Joins naturally let you specify conditions too, like if you only want the posts from a specific user: SELECT * FROM users JOIN posts ON users.id = posts.user_id WHERE users.id = 42.

See “A Visual Explanation of SQL Joins” by Jeff Atwood for good visuals.

Read through W3 Schools’ Joins lesson for a better explanation.

Using functions to aggregate your data

When you run a vanilla SQL query, you often get back a bunch of rows. Sometimes you want to just return a single relevant value that aggregates a column, like the COUNT of posts a user has written. In this case, just use one of the helpful “aggregate” functions offered by SQL (most of which you’d expect to be there – functions like SUM and MIN and MAX etc.). You include the function as a part of the SELECT statement, like SELECT MAX(users.age) FROM users. The function will operate on just a single column unless you specify *, which only works for some functions like COUNT (since COUNT(*) counts all rows, but something like MAX(*) doesn’t make sense, because what would it mean to take the maximum of everything?).
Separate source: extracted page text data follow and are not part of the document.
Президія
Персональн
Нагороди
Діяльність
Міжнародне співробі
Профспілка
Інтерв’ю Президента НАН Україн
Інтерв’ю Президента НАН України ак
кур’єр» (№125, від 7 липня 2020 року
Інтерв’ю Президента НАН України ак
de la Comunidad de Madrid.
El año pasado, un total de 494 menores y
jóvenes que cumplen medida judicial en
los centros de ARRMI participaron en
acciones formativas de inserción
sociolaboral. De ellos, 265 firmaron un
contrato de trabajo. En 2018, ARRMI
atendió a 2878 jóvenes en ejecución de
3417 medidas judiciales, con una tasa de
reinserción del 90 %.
You often see aliases (AS) used to rename columns or aggregate functions so you can call them by that alias later, e.g., SELECT MAX(users.age) AS highest_age FROM users will return a column called highest_age with the maximum age in it.

Now we’re getting into the fun stuff. Aggregate functions like COUNT which return just a single value for your whole dataset are nice, but they become really useful when you want to use them on very specific chunks of your data and then group them together, e.g., displaying the COUNT of posts for EACH user (as opposed to the count of all posts by all users). That would look like:

  SELECT users.id, users.name, COUNT(posts.id) AS posts_written
  FROM users
  JOIN posts ON users.id = posts.user_id
  GROUP BY users.id, users.name;

Note that grouping by users.name in addition to users.id improves clarity and aligns with best practices by explicitly including all selected non-aggregated columns in the GROUP BY clause, though it might not be strictly necessary for most databases. See W3Schools’ browser-based SQL playground for an interactive visual.
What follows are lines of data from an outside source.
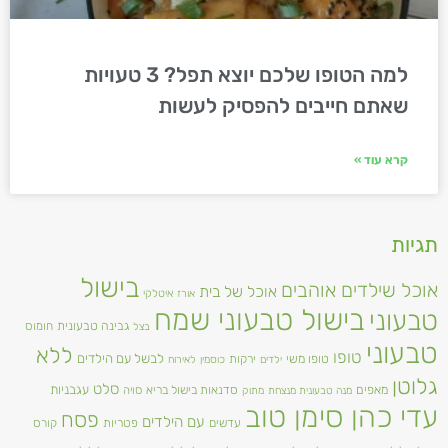
למה הטופו שלכם יוצא תפל? 3 טעויות
שאתם חייבים להפסיק לעשות
קרא עוד »
תגיות
בישול
אוכל שילדים אוהבים
אוכל של בית
אורז
איטלקי
בישול טבעוני שמח
טבעוני
גבינה טבעונית
חומוס
בצל
טבעוני
ללא
טופו
טופו משי
לבשל עם הילדים
ירקות
ילדים
כוסמין
לאירוח
גלוטן
סלט
מאפים
עגבניות
סדנאות בישול בריא
סויה
מנה טבעונית מנצחת
מתוק
עדי כהן סימן טוב
פסח
עם הילדים
עדשים
פטריות
קורס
The last nifty trick is if you want to only display a subset of your data. In a normal situation, you’d use a WHERE clause to narrow it down. But if you’ve used an aggregate function like COUNT (say to get the count of posts written for each user in the example above), WHERE won’t work anymore. So to conditionally retrieve records based on aggregate functions, you use the HAVING clause, which is essentially the WHERE for aggregates. So say you only want to display users who have written more than 10 posts:

  SELECT users.id, users.name, COUNT(posts.id) AS posts_written
  FROM users
  JOIN posts ON users.id = posts.user_id
  GROUP BY users.id, users.name
  HAVING COUNT(posts.id) >= 10;

Try going back to W3Schools’ browser-based SQL playground and joining the Customers and the Orders tables to get the number of orders in each country and adding the line HAVING COUNT(*) > 10; after GROUP BY (and delete the extra semicolon in the previous line).

You probably got lost somewhere in the above explanation and that’s just fine… it’s covering way more stuff than anyone can pick up in 10 minutes. The assigned reading will do a better job of explaining things but, more importantly, you’ll get plenty of opportunities to solidify your understanding by applying it in the project. If you’ve still got blind spots, check out the Additional Resources section below. Fear not and stick with it!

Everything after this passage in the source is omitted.